Patent position: McGill University have patented the use of endosomal protease inhibitors to target cellular processing of growth factors, their receptors or subsequent signaling pathways leading as a means of blocking growth factor receptor turnover and tumorigenicity (WO01/44464; patent publication date, June 2001). Please note that the patent claim also includes targeting the cathepsins by antisense and covers cathepsins B, H, L and S

Market size: Therapies able to reduce the biological activity of IGF-IR could fall into the proapoptotic market. This market is still in its infancy (see BCC press release) however it will almost certainly grow, and pharmaceutical agents that modulate apoptosis will probably mature by the end of the decade. This total market is expected to reach $510 million by 2005 and may reach the billion-dollar mark by the end of the decade. The current market most likely to accept IGF-IR modulators is perhaps the hormonal therapy market, which is largely polarized towards the treatment of breast and prostate cancer.
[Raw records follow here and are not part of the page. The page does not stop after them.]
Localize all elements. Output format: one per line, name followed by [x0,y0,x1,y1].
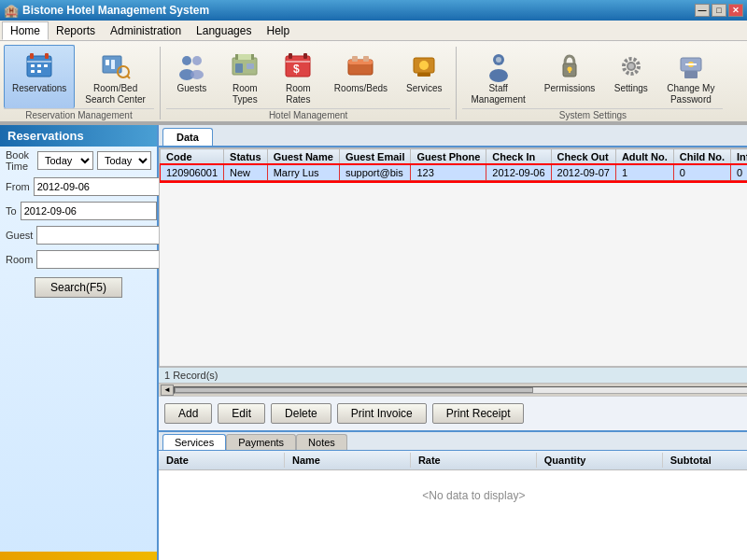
change-password-label: Change MyPassword [667,83,714,105]
toolbar-btn-settings[interactable]: Settings [605,45,656,108]
close-button[interactable]: ✕ [728,4,743,17]
search-button[interactable]: Search(F5) [35,277,122,298]
svg-text:$: $ [293,63,300,76]
room-search-icon [99,49,133,83]
to-row: To ▼ [0,199,157,223]
book-time-value-select[interactable]: Today [97,151,151,170]
scroll-track[interactable] [174,386,747,394]
reservations-label: Reservations [12,83,66,94]
staff-label: StaffManagement [471,83,525,105]
toolbar-group-system: StaffManagement Permissions [462,45,723,121]
left-panel-title: Reservations [0,125,157,147]
svg-rect-2 [45,53,49,59]
menu-home[interactable]: Home [2,21,49,40]
left-panel: Reservations Book Time Today This Week T… [0,125,159,560]
svg-rect-22 [235,63,243,73]
reservations-icon [22,49,56,83]
room-row: Room [0,247,157,272]
room-rates-label: RoomRates [286,83,311,105]
svg-line-11 [127,76,130,78]
toolbar-btn-permissions[interactable]: Permissions [536,45,603,108]
room-search-label: Room/BedSearch Center [85,83,145,105]
tab-data[interactable]: Data [162,128,213,146]
bottom-section: Services Payments Notes Date Name Rate Q… [159,430,747,560]
room-rates-icon: $ [281,49,315,83]
permissions-icon [553,49,586,83]
rooms-beds-label: Rooms/Beds [334,83,388,94]
tab-payments[interactable]: Payments [226,434,296,450]
app-icon: 🏨 [4,4,19,18]
menu-languages[interactable]: Languages [189,22,259,39]
col-check-out: Check Out [551,149,615,165]
svg-point-14 [182,56,191,65]
toolbar-btn-guests[interactable]: Guests [166,45,218,108]
toolbar-btn-room-rates[interactable]: $ RoomRates [273,45,324,108]
guest-input[interactable] [36,226,173,245]
table-row[interactable]: 120906001 New Marry Lus support@bis 123 … [161,165,748,181]
col-infant-no: Infant No [731,149,747,165]
separator-2 [456,47,457,119]
window-controls: — □ ✕ [695,4,743,17]
reservation-section-label: Reservation Management [4,108,154,121]
main-layout: Reservations Book Time Today This Week T… [0,125,747,560]
toolbar-btn-change-password[interactable]: Change MyPassword [658,45,723,108]
cell-adult-no: 1 [615,165,673,181]
menu-reports[interactable]: Reports [49,22,103,39]
tab-notes[interactable]: Notes [296,434,347,450]
toolbar-btn-staff[interactable]: StaffManagement [462,45,533,108]
svg-rect-46 [684,71,698,78]
minimize-button[interactable]: — [695,4,710,17]
permissions-label: Permissions [544,83,595,94]
bottom-col-quantity: Quantity [537,453,663,468]
col-adult-no: Adult No. [615,149,673,165]
to-date-input[interactable] [21,202,157,220]
svg-rect-13 [111,60,115,69]
svg-rect-48 [685,63,697,65]
system-section-label: System Settings [462,108,723,121]
toolbar-group-hotel: Guests RoomTypes [166,45,451,121]
delete-button[interactable]: Delete [271,403,331,424]
tab-services[interactable]: Services [162,434,226,450]
print-invoice-button[interactable]: Print Invoice [337,403,427,424]
cell-status: New [224,165,268,181]
svg-rect-21 [238,54,251,60]
toolbar-btn-room-search[interactable]: Room/BedSearch Center [77,45,153,108]
maximize-button[interactable]: □ [712,4,726,17]
book-time-select[interactable]: Today This Week This Month All [37,151,93,170]
svg-rect-30 [348,60,373,64]
svg-rect-32 [363,56,369,62]
add-button[interactable]: Add [164,403,212,424]
right-panel: Data Code Status Guest Name Guest Email … [159,125,747,560]
from-label: From [6,181,30,192]
toolbar-group-reservation: Reservations Room/BedSearch Center [4,45,154,121]
svg-point-16 [192,56,202,65]
cell-guest-email: support@bis [339,165,411,181]
main-tab-bar: Data [159,125,747,147]
toolbar-btn-room-types[interactable]: RoomTypes [219,45,271,108]
svg-rect-41 [569,69,571,73]
from-date-input[interactable] [34,177,170,196]
bottom-content: <No data to display> [159,470,747,560]
print-receipt-button[interactable]: Print Receipt [432,403,525,424]
room-input[interactable] [36,250,173,269]
svg-point-37 [489,69,508,82]
toolbar-btn-rooms-beds[interactable]: Rooms/Beds [326,45,396,108]
cell-guest-phone: 123 [411,165,486,181]
toolbar-btn-services[interactable]: Services [398,45,450,108]
scroll-thumb [175,387,533,393]
table-header-row: Code Status Guest Name Guest Email Guest… [161,149,748,165]
svg-rect-26 [303,53,307,59]
edit-button[interactable]: Edit [218,403,265,424]
horizontal-scrollbar[interactable]: ◄ ► [159,383,747,396]
svg-rect-7 [31,70,35,73]
scroll-left-button[interactable]: ◄ [161,385,174,396]
menu-administration[interactable]: Administration [103,22,189,39]
svg-rect-5 [37,64,41,67]
col-code: Code [161,149,224,165]
bottom-col-subtotal: Subtotal [663,453,747,468]
menu-help[interactable]: Help [259,22,297,39]
toolbar-btn-reservations[interactable]: Reservations [4,45,75,108]
title-bar: 🏨 Bistone Hotel Management System — □ ✕ [0,0,747,21]
cell-check-in: 2012-09-06 [486,165,551,181]
book-time-row: Book Time Today This Week This Month All… [0,147,157,175]
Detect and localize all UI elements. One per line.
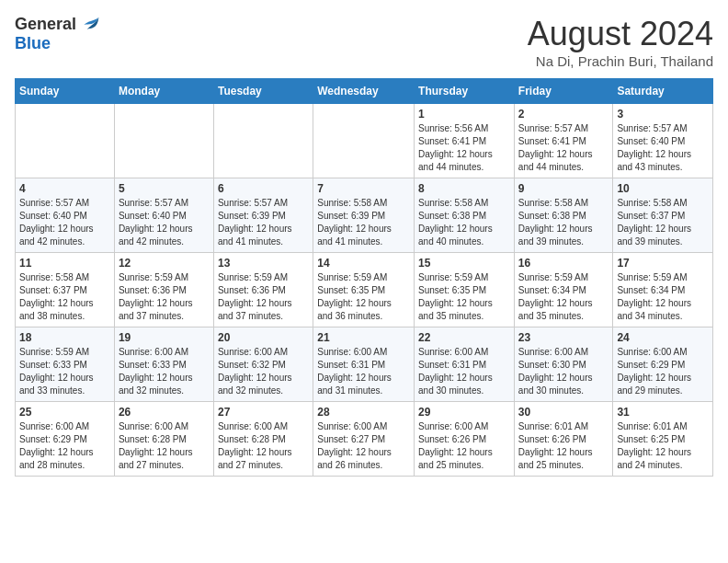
- day-info: Sunrise: 5:56 AM Sunset: 6:41 PM Dayligh…: [418, 122, 510, 174]
- day-number: 25: [19, 406, 110, 419]
- day-info: Sunrise: 5:58 AM Sunset: 6:39 PM Dayligh…: [317, 197, 410, 248]
- calendar-cell: 28Sunrise: 6:00 AM Sunset: 6:27 PM Dayli…: [313, 402, 415, 477]
- calendar-cell: 3Sunrise: 5:57 AM Sunset: 6:40 PM Daylig…: [613, 104, 713, 178]
- calendar-cell: 26Sunrise: 6:00 AM Sunset: 6:28 PM Dayli…: [114, 402, 213, 477]
- day-info: Sunrise: 6:00 AM Sunset: 6:29 PM Dayligh…: [19, 420, 110, 472]
- day-number: 22: [418, 331, 510, 344]
- day-info: Sunrise: 5:59 AM Sunset: 6:35 PM Dayligh…: [418, 271, 510, 323]
- calendar-cell: 18Sunrise: 5:59 AM Sunset: 6:33 PM Dayli…: [16, 327, 115, 402]
- calendar-week-row: 1Sunrise: 5:56 AM Sunset: 6:41 PM Daylig…: [16, 104, 713, 178]
- day-number: 9: [518, 182, 609, 195]
- day-number: 3: [617, 108, 709, 121]
- calendar-cell: 30Sunrise: 6:01 AM Sunset: 6:26 PM Dayli…: [514, 402, 613, 477]
- calendar-cell: 12Sunrise: 5:59 AM Sunset: 6:36 PM Dayli…: [114, 253, 213, 327]
- header: General Blue August 2024 Na Di, Prachin …: [15, 15, 713, 69]
- day-info: Sunrise: 6:00 AM Sunset: 6:32 PM Dayligh…: [218, 346, 309, 397]
- day-info: Sunrise: 5:59 AM Sunset: 6:36 PM Dayligh…: [218, 271, 309, 323]
- day-number: 26: [119, 406, 210, 419]
- calendar-week-row: 18Sunrise: 5:59 AM Sunset: 6:33 PM Dayli…: [16, 327, 713, 402]
- header-sunday: Sunday: [16, 79, 115, 104]
- day-info: Sunrise: 5:58 AM Sunset: 6:37 PM Dayligh…: [19, 271, 110, 323]
- day-info: Sunrise: 6:00 AM Sunset: 6:33 PM Dayligh…: [119, 346, 210, 397]
- day-number: 23: [518, 331, 609, 344]
- day-number: 16: [518, 257, 609, 270]
- day-number: 5: [119, 182, 210, 195]
- month-title: August 2024: [528, 15, 713, 53]
- day-number: 10: [617, 182, 709, 195]
- day-number: 11: [19, 257, 110, 270]
- calendar-cell: 15Sunrise: 5:59 AM Sunset: 6:35 PM Dayli…: [415, 253, 515, 327]
- calendar-cell: 7Sunrise: 5:58 AM Sunset: 6:39 PM Daylig…: [313, 178, 415, 253]
- day-info: Sunrise: 6:00 AM Sunset: 6:30 PM Dayligh…: [518, 346, 609, 397]
- day-number: 24: [617, 331, 709, 344]
- day-number: 13: [218, 257, 309, 270]
- day-info: Sunrise: 6:00 AM Sunset: 6:31 PM Dayligh…: [317, 346, 410, 397]
- day-number: 8: [418, 182, 510, 195]
- day-info: Sunrise: 5:59 AM Sunset: 6:35 PM Dayligh…: [317, 271, 410, 323]
- calendar-cell: 2Sunrise: 5:57 AM Sunset: 6:41 PM Daylig…: [514, 104, 613, 178]
- logo: General Blue: [15, 15, 100, 53]
- calendar-cell: [313, 104, 415, 178]
- header-tuesday: Tuesday: [213, 79, 313, 104]
- day-info: Sunrise: 5:58 AM Sunset: 6:38 PM Dayligh…: [418, 197, 510, 248]
- day-info: Sunrise: 5:59 AM Sunset: 6:36 PM Dayligh…: [119, 271, 210, 323]
- day-info: Sunrise: 6:00 AM Sunset: 6:31 PM Dayligh…: [418, 346, 510, 397]
- calendar-cell: 5Sunrise: 5:57 AM Sunset: 6:40 PM Daylig…: [114, 178, 213, 253]
- calendar-cell: [213, 104, 313, 178]
- calendar-cell: 31Sunrise: 6:01 AM Sunset: 6:25 PM Dayli…: [613, 402, 713, 477]
- day-number: 19: [119, 331, 210, 344]
- calendar-cell: 6Sunrise: 5:57 AM Sunset: 6:39 PM Daylig…: [213, 178, 313, 253]
- day-number: 15: [418, 257, 510, 270]
- day-info: Sunrise: 5:58 AM Sunset: 6:38 PM Dayligh…: [518, 197, 609, 248]
- day-info: Sunrise: 5:59 AM Sunset: 6:33 PM Dayligh…: [19, 346, 110, 397]
- calendar-cell: 27Sunrise: 6:00 AM Sunset: 6:28 PM Dayli…: [213, 402, 313, 477]
- calendar-cell: 21Sunrise: 6:00 AM Sunset: 6:31 PM Dayli…: [313, 327, 415, 402]
- day-number: 4: [19, 182, 110, 195]
- day-info: Sunrise: 6:00 AM Sunset: 6:29 PM Dayligh…: [617, 346, 709, 397]
- calendar-cell: 16Sunrise: 5:59 AM Sunset: 6:34 PM Dayli…: [514, 253, 613, 327]
- day-number: 17: [617, 257, 709, 270]
- calendar-cell: 20Sunrise: 6:00 AM Sunset: 6:32 PM Dayli…: [213, 327, 313, 402]
- header-monday: Monday: [114, 79, 213, 104]
- calendar-cell: 23Sunrise: 6:00 AM Sunset: 6:30 PM Dayli…: [514, 327, 613, 402]
- logo-blue-text: Blue: [15, 34, 51, 53]
- day-info: Sunrise: 5:57 AM Sunset: 6:39 PM Dayligh…: [218, 197, 309, 248]
- calendar-week-row: 25Sunrise: 6:00 AM Sunset: 6:29 PM Dayli…: [16, 402, 713, 477]
- day-info: Sunrise: 6:00 AM Sunset: 6:27 PM Dayligh…: [317, 420, 410, 472]
- day-number: 1: [418, 108, 510, 121]
- calendar-cell: 10Sunrise: 5:58 AM Sunset: 6:37 PM Dayli…: [613, 178, 713, 253]
- calendar-cell: [114, 104, 213, 178]
- calendar-cell: 19Sunrise: 6:00 AM Sunset: 6:33 PM Dayli…: [114, 327, 213, 402]
- day-info: Sunrise: 5:59 AM Sunset: 6:34 PM Dayligh…: [518, 271, 609, 323]
- day-number: 30: [518, 406, 609, 419]
- calendar-cell: 25Sunrise: 6:00 AM Sunset: 6:29 PM Dayli…: [16, 402, 115, 477]
- location-subtitle: Na Di, Prachin Buri, Thailand: [528, 53, 713, 69]
- header-wednesday: Wednesday: [313, 79, 415, 104]
- page: General Blue August 2024 Na Di, Prachin …: [0, 0, 728, 491]
- calendar-cell: [16, 104, 115, 178]
- calendar-table: Sunday Monday Tuesday Wednesday Thursday…: [15, 78, 713, 477]
- header-thursday: Thursday: [415, 79, 515, 104]
- day-info: Sunrise: 6:00 AM Sunset: 6:26 PM Dayligh…: [418, 420, 510, 472]
- calendar-cell: 13Sunrise: 5:59 AM Sunset: 6:36 PM Dayli…: [213, 253, 313, 327]
- calendar-cell: 8Sunrise: 5:58 AM Sunset: 6:38 PM Daylig…: [415, 178, 515, 253]
- day-number: 29: [418, 406, 510, 419]
- calendar-cell: 22Sunrise: 6:00 AM Sunset: 6:31 PM Dayli…: [415, 327, 515, 402]
- day-number: 14: [317, 257, 410, 270]
- day-number: 27: [218, 406, 309, 419]
- day-info: Sunrise: 5:58 AM Sunset: 6:37 PM Dayligh…: [617, 197, 709, 248]
- day-number: 28: [317, 406, 410, 419]
- day-info: Sunrise: 5:57 AM Sunset: 6:40 PM Dayligh…: [119, 197, 210, 248]
- day-info: Sunrise: 6:00 AM Sunset: 6:28 PM Dayligh…: [119, 420, 210, 472]
- day-info: Sunrise: 5:57 AM Sunset: 6:40 PM Dayligh…: [617, 122, 709, 174]
- day-number: 12: [119, 257, 210, 270]
- day-number: 6: [218, 182, 309, 195]
- day-number: 2: [518, 108, 609, 121]
- calendar-cell: 9Sunrise: 5:58 AM Sunset: 6:38 PM Daylig…: [514, 178, 613, 253]
- day-info: Sunrise: 6:00 AM Sunset: 6:28 PM Dayligh…: [218, 420, 309, 472]
- calendar-cell: 1Sunrise: 5:56 AM Sunset: 6:41 PM Daylig…: [415, 104, 515, 178]
- day-number: 21: [317, 331, 410, 344]
- day-number: 20: [218, 331, 309, 344]
- day-number: 18: [19, 331, 110, 344]
- day-number: 7: [317, 182, 410, 195]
Current market players are mainly androgen agonists (for prostate cancer), estrogen antagonists (first line treatment for invasive breast cancer), aromatase inhibitors and LHRH agonists (both second line treatments for invasive breast cancer although there have been recent moves to support the inclusion of aromatase inhibitors as first line breast cancer treatments). As a general guide to market potential, sales of estrogen antagonists amount to $250 million and $350 million in the US and the rest of the world respectively.